Detecting differentially expressed genes of heterogeneous and positively skewed data using half Johnson’s modified t-test

Background: Microarray technology allows simultaneously detecting thousands of genes within one single experiment. The Student’s t-test (for a two-sample situation) can be used to compare the mean expression of a gene, taken from replicate arrays, to detect differential expression under the conditions being studied, such as a disease. However, a general statistical test may have insufficient power to correctly detect differentially expressed genes of heterogeneous and positively skewed data. Methods: Here we define a differentially expressed gene as with significantly different expression in means, variances, or both between the two groups of microarray.

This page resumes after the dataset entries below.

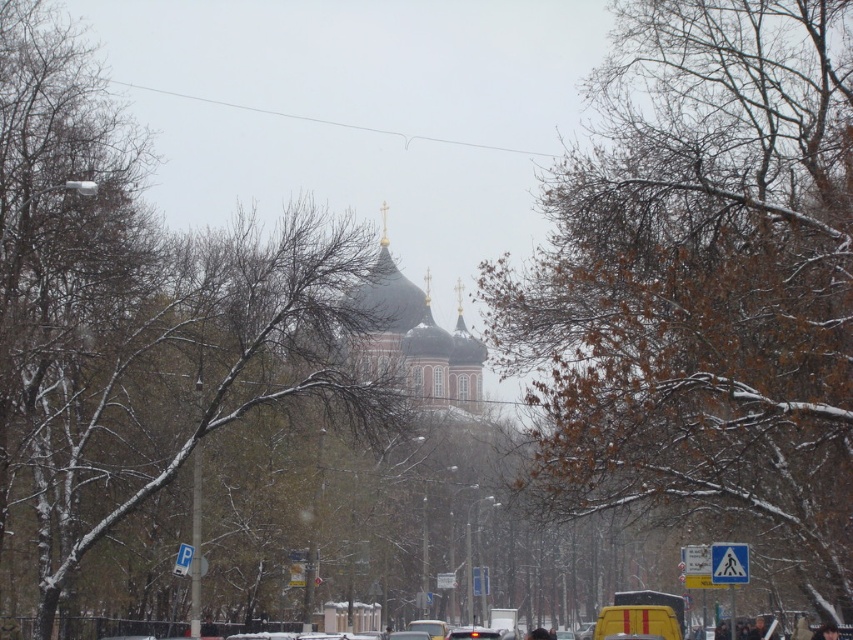 Question: Is brown leafy tree at center bigger than snow-covered branches at center?

Choices:
 (A) no
 (B) yes

Answer: (A)

Question: Does brown leafy tree at center appear on the right side of snow-covered branches at center?

Choices:
 (A) yes
 (B) no

Answer: (A)

Question: Which of the following is the farthest from the observer?

Choices:
 (A) snow-covered branches at center
 (B) brown leafy tree at center

Answer: (A)

Question: Which point appears closest to the camera in this image?

Choices:
 (A) (306, 284)
 (B) (672, 288)

Answer: (B)

Question: Does brown leafy tree at center have a larger size compared to snow-covered branches at center?

Choices:
 (A) yes
 (B) no

Answer: (B)

Question: Which point appears farthest from the camera in this image?

Choices:
 (A) (67, 74)
 (B) (674, 330)

Answer: (A) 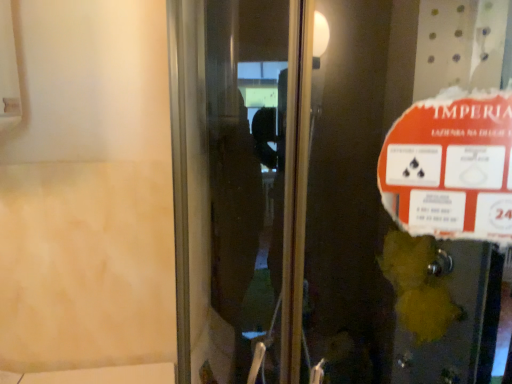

Monte Carlo simulation shows that the “half Johnson’s modified t-test” maintains quite accurate type I error rates in normal and non-normal distributions. And the half Johnson’s modified t-test was more powerful than the half Student’s t-test overall when the ratio of standard deviations between case and control groups is greater than 1. Results: Analysis of a colon cancer data shows that when the false discovery rate (FDR) is controlled at 0.05, the half Johnson’s modified t-test can detect 429 differentially expressed genes, which is larger than the number of differentially expressed genes (i.e. 344) detected by the half Student’s t. To target 100 priority genes, the half Johnson’s modified t only set FDR to 4.28 × 10−8, but for the half Student’s t, it is set to 5.39 × 10−4. Conclusions: The half Johnson’s modified t-test is recommended for the detection of differentially expressed genes in heterogeneous and ONLY positively skewed data.